The bottom line is that you will probably have several programs at which you feel you will be reasonably happy at and get good training. In the end, it works out for most people, even if it does not feel that way right now. So take a deep breath and make that final list.

Tuesday, February 10, 2009

The Lone Coyote Returns

It has been almost seven months to the day since I wrapped up my blog, Medical Student Musings, which explored my experience in medical school. When we last left our heroine, The Lone Coyote, she was adapting to her first rotation in a busy lab and wondering when the heck she was going to have time to study for boards. Since then a lot has changed for the better:

1. I know my way around the hospital and can log into the computer regularly
2. I passed Step 3, so can become an officially licensed physician someday
3. I am more than halfway through this year and eventually will not be the lowest person on the totem pole anymore
4. I am pretty used to getting called and paged and don't feel that sinking feeling in my stomach that plagued me on my earliest call nights
5. Most importantly, I don't look over my shoulder or freeze up on the phone when someone calls me "doctor"

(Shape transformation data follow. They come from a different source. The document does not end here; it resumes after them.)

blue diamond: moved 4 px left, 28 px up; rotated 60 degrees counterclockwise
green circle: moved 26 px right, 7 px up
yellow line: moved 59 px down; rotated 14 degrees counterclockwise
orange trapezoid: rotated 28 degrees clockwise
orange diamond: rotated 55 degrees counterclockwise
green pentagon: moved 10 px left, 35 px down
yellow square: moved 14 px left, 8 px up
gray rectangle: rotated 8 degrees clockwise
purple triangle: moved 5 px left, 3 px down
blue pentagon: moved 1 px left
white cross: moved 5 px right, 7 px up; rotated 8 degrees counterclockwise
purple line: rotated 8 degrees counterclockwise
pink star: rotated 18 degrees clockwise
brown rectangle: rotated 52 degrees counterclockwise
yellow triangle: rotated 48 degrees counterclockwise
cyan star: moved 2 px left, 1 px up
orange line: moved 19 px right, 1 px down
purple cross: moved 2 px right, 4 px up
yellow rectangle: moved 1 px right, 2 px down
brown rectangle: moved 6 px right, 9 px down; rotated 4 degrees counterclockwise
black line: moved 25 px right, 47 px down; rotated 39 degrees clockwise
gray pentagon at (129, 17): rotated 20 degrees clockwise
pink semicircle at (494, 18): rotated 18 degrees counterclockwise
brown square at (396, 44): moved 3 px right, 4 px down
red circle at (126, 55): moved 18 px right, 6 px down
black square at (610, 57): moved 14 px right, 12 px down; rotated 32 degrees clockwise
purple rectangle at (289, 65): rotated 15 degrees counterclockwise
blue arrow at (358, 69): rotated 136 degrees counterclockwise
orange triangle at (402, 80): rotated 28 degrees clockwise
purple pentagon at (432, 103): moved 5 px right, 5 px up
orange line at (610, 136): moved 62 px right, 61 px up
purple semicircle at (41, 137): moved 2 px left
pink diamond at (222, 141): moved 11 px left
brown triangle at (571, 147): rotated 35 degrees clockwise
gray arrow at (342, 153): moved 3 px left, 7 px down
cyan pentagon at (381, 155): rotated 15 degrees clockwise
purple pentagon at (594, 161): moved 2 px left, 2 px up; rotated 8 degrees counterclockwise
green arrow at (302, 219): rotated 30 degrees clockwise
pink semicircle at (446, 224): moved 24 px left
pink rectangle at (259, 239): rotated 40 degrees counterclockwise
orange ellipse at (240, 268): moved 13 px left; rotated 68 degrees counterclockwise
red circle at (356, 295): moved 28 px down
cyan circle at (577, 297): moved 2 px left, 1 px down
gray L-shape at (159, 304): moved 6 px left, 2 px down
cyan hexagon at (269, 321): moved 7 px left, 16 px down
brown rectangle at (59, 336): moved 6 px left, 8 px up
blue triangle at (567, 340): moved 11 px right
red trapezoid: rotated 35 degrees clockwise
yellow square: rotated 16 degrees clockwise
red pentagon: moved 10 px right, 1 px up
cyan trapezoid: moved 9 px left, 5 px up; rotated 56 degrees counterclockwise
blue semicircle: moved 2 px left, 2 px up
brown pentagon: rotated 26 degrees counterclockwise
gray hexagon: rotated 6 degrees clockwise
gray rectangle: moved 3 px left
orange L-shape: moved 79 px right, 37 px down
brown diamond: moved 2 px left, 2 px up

Clearly, I needed some time to adjust to my new life as a resident. But in the interim I really missed writing. Of course, I wrote on a daily basis at work, but it is usually in the form of little bullet points--names, lab values, tests, things to do. I even tried writing about things outside of medicine. Then I realized that I am a resident, so there really is not that much to talk about other than medicine. Even in a "lifestyle-friendly" field, the reality is that work makes up the biggest portion of your day.

So it is time for The Lone Coyote to return to blogging about medicine. If you enjoyed the old blog, I will warn you that this one is going to be a bit different. It is not going to chronicle my day-to-day life in residency. Instead, it is going to be more general in its exploration of issues relating to medical education and health care. We'll see how it evolves, but I can only hope that it will be as fun to write as the last blog was.